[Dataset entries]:
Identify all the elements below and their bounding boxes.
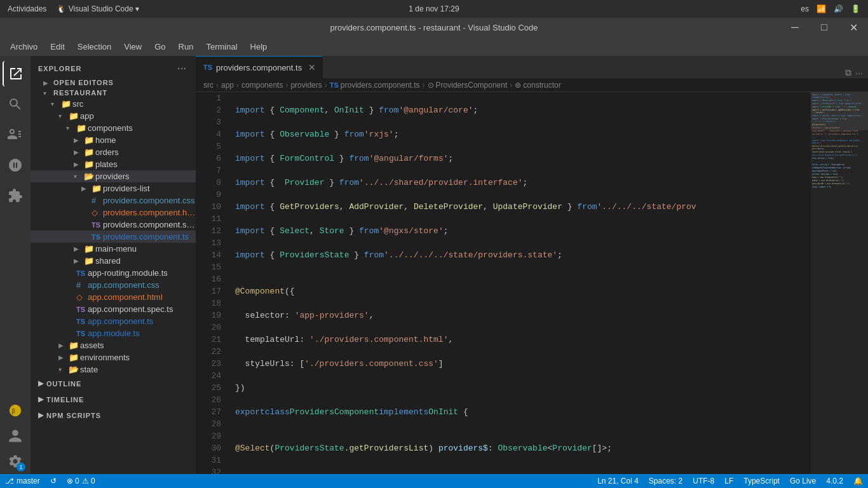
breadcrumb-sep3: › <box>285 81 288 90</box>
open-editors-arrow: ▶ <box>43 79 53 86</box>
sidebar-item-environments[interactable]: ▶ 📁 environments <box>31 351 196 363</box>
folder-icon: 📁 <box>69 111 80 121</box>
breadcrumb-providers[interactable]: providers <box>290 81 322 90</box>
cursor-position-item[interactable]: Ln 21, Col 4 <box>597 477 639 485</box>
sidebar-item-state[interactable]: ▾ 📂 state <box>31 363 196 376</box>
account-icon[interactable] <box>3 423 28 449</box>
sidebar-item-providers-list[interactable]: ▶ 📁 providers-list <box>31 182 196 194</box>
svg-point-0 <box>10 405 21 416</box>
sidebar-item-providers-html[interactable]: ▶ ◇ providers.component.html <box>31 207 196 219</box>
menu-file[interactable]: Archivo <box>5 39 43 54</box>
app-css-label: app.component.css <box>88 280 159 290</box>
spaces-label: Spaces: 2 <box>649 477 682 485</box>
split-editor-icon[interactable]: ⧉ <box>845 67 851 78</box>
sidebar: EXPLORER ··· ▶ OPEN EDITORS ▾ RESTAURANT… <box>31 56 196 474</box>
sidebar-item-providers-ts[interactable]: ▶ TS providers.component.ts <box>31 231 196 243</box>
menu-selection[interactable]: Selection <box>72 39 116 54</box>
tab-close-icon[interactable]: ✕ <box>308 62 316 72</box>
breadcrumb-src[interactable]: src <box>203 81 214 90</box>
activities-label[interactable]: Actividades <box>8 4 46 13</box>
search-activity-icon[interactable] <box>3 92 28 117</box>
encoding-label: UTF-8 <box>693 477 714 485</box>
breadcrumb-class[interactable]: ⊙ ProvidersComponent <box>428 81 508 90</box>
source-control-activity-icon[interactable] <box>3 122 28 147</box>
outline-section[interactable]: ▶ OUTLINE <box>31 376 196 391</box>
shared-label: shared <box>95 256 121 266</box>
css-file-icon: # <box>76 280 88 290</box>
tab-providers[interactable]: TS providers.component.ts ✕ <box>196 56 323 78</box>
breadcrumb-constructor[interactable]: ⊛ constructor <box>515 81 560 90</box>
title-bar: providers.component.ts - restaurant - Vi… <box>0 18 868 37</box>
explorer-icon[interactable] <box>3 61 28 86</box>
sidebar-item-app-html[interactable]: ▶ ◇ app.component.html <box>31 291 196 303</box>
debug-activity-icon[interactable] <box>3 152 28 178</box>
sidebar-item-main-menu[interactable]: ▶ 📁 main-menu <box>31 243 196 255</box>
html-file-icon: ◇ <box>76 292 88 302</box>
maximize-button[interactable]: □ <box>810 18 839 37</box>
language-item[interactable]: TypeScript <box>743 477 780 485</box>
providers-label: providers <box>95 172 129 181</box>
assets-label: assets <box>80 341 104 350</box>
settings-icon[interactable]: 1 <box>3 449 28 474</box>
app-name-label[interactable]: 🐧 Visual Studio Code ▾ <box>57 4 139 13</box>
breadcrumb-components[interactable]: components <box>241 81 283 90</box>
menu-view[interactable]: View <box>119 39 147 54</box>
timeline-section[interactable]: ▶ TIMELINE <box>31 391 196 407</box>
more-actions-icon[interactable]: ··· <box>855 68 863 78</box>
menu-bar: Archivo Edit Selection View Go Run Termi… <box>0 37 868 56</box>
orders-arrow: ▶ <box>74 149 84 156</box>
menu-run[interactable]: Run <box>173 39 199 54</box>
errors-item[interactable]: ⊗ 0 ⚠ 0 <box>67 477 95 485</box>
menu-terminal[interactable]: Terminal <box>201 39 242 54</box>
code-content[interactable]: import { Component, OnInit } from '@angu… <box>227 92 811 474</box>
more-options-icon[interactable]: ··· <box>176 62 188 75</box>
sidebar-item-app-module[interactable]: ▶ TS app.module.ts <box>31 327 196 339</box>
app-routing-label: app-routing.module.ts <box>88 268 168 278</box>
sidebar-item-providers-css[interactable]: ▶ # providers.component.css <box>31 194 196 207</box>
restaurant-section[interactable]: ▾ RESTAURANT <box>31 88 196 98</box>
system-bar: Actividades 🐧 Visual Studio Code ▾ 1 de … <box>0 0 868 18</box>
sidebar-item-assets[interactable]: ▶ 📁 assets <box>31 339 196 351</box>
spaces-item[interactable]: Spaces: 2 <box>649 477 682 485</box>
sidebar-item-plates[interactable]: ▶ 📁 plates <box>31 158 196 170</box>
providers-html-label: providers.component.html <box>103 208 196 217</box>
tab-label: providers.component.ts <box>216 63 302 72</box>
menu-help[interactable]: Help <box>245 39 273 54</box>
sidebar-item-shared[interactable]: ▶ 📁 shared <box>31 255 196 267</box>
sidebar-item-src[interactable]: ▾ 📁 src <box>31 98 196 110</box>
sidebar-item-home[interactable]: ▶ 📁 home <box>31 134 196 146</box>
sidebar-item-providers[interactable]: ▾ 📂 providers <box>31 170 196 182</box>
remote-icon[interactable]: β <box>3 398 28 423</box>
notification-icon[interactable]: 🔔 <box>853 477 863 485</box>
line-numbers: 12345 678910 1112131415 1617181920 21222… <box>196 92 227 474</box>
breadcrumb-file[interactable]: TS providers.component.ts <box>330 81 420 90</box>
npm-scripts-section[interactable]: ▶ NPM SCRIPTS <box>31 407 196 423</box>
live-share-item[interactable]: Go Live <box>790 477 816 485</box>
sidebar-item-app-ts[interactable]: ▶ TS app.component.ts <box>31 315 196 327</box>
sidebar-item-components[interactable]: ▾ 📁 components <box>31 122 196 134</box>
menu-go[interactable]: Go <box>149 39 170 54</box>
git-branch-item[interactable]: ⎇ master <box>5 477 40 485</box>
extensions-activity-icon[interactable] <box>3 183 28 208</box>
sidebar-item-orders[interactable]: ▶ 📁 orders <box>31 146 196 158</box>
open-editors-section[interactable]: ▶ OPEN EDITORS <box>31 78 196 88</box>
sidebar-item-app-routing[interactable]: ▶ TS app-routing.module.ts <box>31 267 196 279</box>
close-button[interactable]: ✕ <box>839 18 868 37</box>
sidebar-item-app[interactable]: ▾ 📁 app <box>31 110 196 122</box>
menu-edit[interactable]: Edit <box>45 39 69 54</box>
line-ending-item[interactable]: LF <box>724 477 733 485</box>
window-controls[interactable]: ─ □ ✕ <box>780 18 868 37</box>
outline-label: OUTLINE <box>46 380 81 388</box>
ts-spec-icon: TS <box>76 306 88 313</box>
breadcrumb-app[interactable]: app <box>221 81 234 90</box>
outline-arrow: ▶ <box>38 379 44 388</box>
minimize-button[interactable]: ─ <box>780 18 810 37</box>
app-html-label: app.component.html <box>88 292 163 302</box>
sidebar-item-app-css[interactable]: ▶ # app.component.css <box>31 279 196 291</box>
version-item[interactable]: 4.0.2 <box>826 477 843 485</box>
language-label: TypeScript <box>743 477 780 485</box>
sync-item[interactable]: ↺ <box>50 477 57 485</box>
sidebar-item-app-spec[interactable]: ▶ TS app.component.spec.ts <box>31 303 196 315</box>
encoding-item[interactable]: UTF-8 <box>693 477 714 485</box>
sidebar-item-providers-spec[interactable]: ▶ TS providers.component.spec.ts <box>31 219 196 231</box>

[Try it]: For every line above, produce an exact transcription that omits the images.

[Exercise result]:
Identify all the elements below and their bounding boxes.
breadcrumb-sep3: › <box>285 81 288 90</box>
open-editors-arrow: ▶ <box>43 79 53 86</box>
sidebar-item-environments[interactable]: ▶ 📁 environments <box>31 351 196 363</box>
folder-icon: 📁 <box>69 111 80 121</box>
breadcrumb-providers[interactable]: providers <box>290 81 322 90</box>
cursor-position-item[interactable]: Ln 21, Col 4 <box>597 477 639 485</box>
sidebar-item-state[interactable]: ▾ 📂 state <box>31 363 196 376</box>
account-icon[interactable] <box>3 423 28 449</box>
sidebar-item-providers-list[interactable]: ▶ 📁 providers-list <box>31 182 196 194</box>
svg-point-0 <box>10 405 21 416</box>
sidebar-item-providers-html[interactable]: ▶ ◇ providers.component.html <box>31 207 196 219</box>
menu-file[interactable]: Archivo <box>5 39 43 54</box>
app-css-label: app.component.css <box>88 280 159 290</box>
spaces-label: Spaces: 2 <box>649 477 682 485</box>
split-editor-icon[interactable]: ⧉ <box>845 67 851 78</box>
sidebar: EXPLORER ··· ▶ OPEN EDITORS ▾ RESTAURANT… <box>31 56 196 474</box>
sidebar-item-providers-ts[interactable]: ▶ TS providers.component.ts <box>31 231 196 243</box>
menu-selection[interactable]: Selection <box>72 39 116 54</box>
tab-close-icon[interactable]: ✕ <box>308 62 316 72</box>
breadcrumb-src[interactable]: src <box>203 81 214 90</box>
activities-label[interactable]: Actividades <box>8 4 46 13</box>
search-activity-icon[interactable] <box>3 92 28 117</box>
encoding-label: UTF-8 <box>693 477 714 485</box>
breadcrumb-class[interactable]: ⊙ ProvidersComponent <box>428 81 508 90</box>
source-control-activity-icon[interactable] <box>3 122 28 147</box>
outline-section[interactable]: ▶ OUTLINE <box>31 376 196 391</box>
shared-label: shared <box>95 256 121 266</box>
css-file-icon: # <box>76 280 88 290</box>
tab-providers[interactable]: TS providers.component.ts ✕ <box>196 56 323 78</box>
breadcrumb-constructor[interactable]: ⊛ constructor <box>515 81 560 90</box>
title-bar: providers.component.ts - restaurant - Vi… <box>0 18 868 37</box>
explorer-icon[interactable] <box>3 61 28 86</box>
sidebar-item-app-html[interactable]: ▶ ◇ app.component.html <box>31 291 196 303</box>
debug-activity-icon[interactable] <box>3 152 28 178</box>
sidebar-item-main-menu[interactable]: ▶ 📁 main-menu <box>31 243 196 255</box>
html-file-icon: ◇ <box>76 292 88 302</box>
maximize-button[interactable]: □ <box>810 18 839 37</box>
language-item[interactable]: TypeScript <box>743 477 780 485</box>
providers-label: providers <box>95 172 129 181</box>
assets-label: assets <box>80 341 104 350</box>
settings-icon[interactable]: 1 <box>3 449 28 474</box>
app-name-label[interactable]: 🐧 Visual Studio Code ▾ <box>57 4 139 13</box>
breadcrumb-components[interactable]: components <box>241 81 283 90</box>
menu-view[interactable]: View <box>119 39 147 54</box>
timeline-section[interactable]: ▶ TIMELINE <box>31 391 196 407</box>
more-actions-icon[interactable]: ··· <box>855 68 863 78</box>
menu-bar: Archivo Edit Selection View Go Run Termi… <box>0 37 868 56</box>
orders-arrow: ▶ <box>74 149 84 156</box>
menu-run[interactable]: Run <box>173 39 199 54</box>
errors-item[interactable]: ⊗ 0 ⚠ 0 <box>67 477 95 485</box>
menu-terminal[interactable]: Terminal <box>201 39 242 54</box>
code-content[interactable]: import { Component, OnInit } from '@angu… <box>227 92 811 474</box>
more-options-icon[interactable]: ··· <box>176 62 188 75</box>
sidebar-item-app-module[interactable]: ▶ TS app.module.ts <box>31 327 196 339</box>
app-routing-label: app-routing.module.ts <box>88 268 168 278</box>
sidebar-item-providers-css[interactable]: ▶ # providers.component.css <box>31 194 196 207</box>
restaurant-section[interactable]: ▾ RESTAURANT <box>31 88 196 98</box>
system-bar: Actividades 🐧 Visual Studio Code ▾ 1 de … <box>0 0 868 18</box>
sidebar-item-assets[interactable]: ▶ 📁 assets <box>31 339 196 351</box>
spaces-item[interactable]: Spaces: 2 <box>649 477 682 485</box>
sidebar-item-plates[interactable]: ▶ 📁 plates <box>31 158 196 170</box>
providers-html-label: providers.component.html <box>103 208 196 217</box>
tab-label: providers.component.ts <box>216 63 302 72</box>
menu-help[interactable]: Help <box>245 39 273 54</box>
sidebar-item-shared[interactable]: ▶ 📁 shared <box>31 255 196 267</box>
sidebar-item-src[interactable]: ▾ 📁 src <box>31 98 196 110</box>
sidebar-item-home[interactable]: ▶ 📁 home <box>31 134 196 146</box>
sidebar-item-providers[interactable]: ▾ 📂 providers <box>31 170 196 182</box>
remote-icon[interactable]: β <box>3 398 28 423</box>
notification-icon[interactable]: 🔔 <box>853 477 863 485</box>
line-numbers: 12345 678910 1112131415 1617181920 21222… <box>196 92 227 474</box>
breadcrumb-file[interactable]: TS providers.component.ts <box>330 81 420 90</box>
npm-scripts-section[interactable]: ▶ NPM SCRIPTS <box>31 407 196 423</box>
live-share-item[interactable]: Go Live <box>790 477 816 485</box>
sidebar-item-app-ts[interactable]: ▶ TS app.component.ts <box>31 315 196 327</box>
sidebar-item-components[interactable]: ▾ 📁 components <box>31 122 196 134</box>
menu-go[interactable]: Go <box>149 39 170 54</box>
git-branch-item[interactable]: ⎇ master <box>5 477 40 485</box>
extensions-activity-icon[interactable] <box>3 183 28 208</box>
sidebar-item-orders[interactable]: ▶ 📁 orders <box>31 146 196 158</box>
open-editors-section[interactable]: ▶ OPEN EDITORS <box>31 78 196 88</box>
sidebar-item-app-routing[interactable]: ▶ TS app-routing.module.ts <box>31 267 196 279</box>
close-button[interactable]: ✕ <box>839 18 868 37</box>
sidebar-item-app[interactable]: ▾ 📁 app <box>31 110 196 122</box>
menu-edit[interactable]: Edit <box>45 39 69 54</box>
line-ending-item[interactable]: LF <box>724 477 733 485</box>
window-controls[interactable]: ─ □ ✕ <box>780 18 868 37</box>
outline-label: OUTLINE <box>46 380 81 388</box>
ts-spec-icon: TS <box>76 306 88 313</box>
breadcrumb-app[interactable]: app <box>221 81 234 90</box>
outline-arrow: ▶ <box>38 379 44 388</box>
minimize-button[interactable]: ─ <box>780 18 810 37</box>
app-html-label: app.component.html <box>88 292 163 302</box>
sidebar-item-app-css[interactable]: ▶ # app.component.css <box>31 279 196 291</box>
version-item[interactable]: 4.0.2 <box>826 477 843 485</box>
language-label: TypeScript <box>743 477 780 485</box>
sync-item[interactable]: ↺ <box>50 477 57 485</box>
sidebar-item-app-spec[interactable]: ▶ TS app.component.spec.ts <box>31 303 196 315</box>
encoding-item[interactable]: UTF-8 <box>693 477 714 485</box>
sidebar-item-providers-spec[interactable]: ▶ TS providers.component.spec.ts <box>31 219 196 231</box>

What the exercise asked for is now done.